笑いの再建については、自然回復の可能性がある場合は、麻痺後1年程経過した後再建を検討します。自然回復の可能性が低い場合には、麻痺からの経過時間が短い程顔面の筋肉が萎縮しないため、早期から積極的な手術を行っていきます。
兎眼による角結膜炎を生じている場合には失明の可能性があるのでなるべく早く手術を行うことが肝要です。当科では、兎眼により結膜充血や角膜潰瘍が生じた場合には角膜知覚の再建術も行っている全国的にも数少ない施設です。この手術により病的共同運動に対してまぶたが閉じる動き(不随意の閉瞼運動)を弱くすることが可能です。
側頭枝の麻痺により眉毛が健側より下がります。眉毛頭側の余剰の皮膚を切除します。
しかし、健側のように眉毛は動きませんので、眉毛を挙上するような表情や目を閉じたときには左右差がでます。
大腿筋膜を採取し、頬部の皮下に移植し鼻唇溝(ほうれい線)、口唇を吊り上げます。
上眼瞼も眉毛の下垂により下がってきますので余剰の皮膚を切除します。
下眼瞼も頬部の下垂により外反しますので耳介軟骨や大腿筋膜を移植して吊り上げます。
眼瞼を閉じる眼輪筋麻痺により眼が閉じられない状態(兎眼)があるときには下眼瞼のつり上げと共に上眼瞼の調整も必要になることがあります。

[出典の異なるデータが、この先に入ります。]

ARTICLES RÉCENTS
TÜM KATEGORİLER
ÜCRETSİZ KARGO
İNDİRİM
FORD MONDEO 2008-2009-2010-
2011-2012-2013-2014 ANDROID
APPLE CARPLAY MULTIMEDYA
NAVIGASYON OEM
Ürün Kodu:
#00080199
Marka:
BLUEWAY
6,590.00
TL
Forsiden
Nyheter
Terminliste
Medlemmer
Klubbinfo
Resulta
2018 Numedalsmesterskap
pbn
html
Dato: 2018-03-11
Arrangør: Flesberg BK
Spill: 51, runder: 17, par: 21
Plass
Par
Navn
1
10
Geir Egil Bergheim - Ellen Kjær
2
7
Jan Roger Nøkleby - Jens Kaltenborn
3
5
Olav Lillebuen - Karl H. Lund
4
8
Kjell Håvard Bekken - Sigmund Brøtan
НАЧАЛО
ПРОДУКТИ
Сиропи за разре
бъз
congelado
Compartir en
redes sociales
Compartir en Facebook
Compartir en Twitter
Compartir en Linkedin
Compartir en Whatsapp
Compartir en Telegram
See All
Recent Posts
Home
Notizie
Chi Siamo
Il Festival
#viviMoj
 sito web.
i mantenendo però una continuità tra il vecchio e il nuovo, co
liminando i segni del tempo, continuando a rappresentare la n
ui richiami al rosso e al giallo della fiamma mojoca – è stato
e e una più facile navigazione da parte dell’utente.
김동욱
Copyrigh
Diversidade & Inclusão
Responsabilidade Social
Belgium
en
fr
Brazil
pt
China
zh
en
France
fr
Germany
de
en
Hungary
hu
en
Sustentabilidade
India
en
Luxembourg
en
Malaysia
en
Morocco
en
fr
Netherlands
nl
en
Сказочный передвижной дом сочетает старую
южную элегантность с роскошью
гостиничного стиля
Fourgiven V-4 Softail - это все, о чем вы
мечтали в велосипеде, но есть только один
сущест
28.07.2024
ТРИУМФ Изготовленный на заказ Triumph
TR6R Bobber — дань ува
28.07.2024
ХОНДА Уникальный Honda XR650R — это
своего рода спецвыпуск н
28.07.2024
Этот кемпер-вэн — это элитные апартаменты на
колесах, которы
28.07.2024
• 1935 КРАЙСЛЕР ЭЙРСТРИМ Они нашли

側頭筋移行術:兎眼となった場合に側頭筋の一部を上下眼瞼に移動し閉瞼させる方法です。
神経血管をつけて薄筋や広背筋を移植し、健側の顔面神経や舌下神経、三叉神経などと縫合します。
神経を縫合した部位から新しい神経が目的組織に伸長して初めて機能が回復しますので、手術から回復するまで一年以上かかることもあります。
また顔面神経は複雑な顔の表情を作る、数多い筋肉を支配する神経が束になっていますので、それらを正確に一本一本繋ぐことは不可能です。従って、手術後うまく動きが回復しても、意図した表情にならない場合がほとんどです。運動が回復してきたら鏡を見ながら表情を作る練習(リハビリテーション)を行うことが重要になります。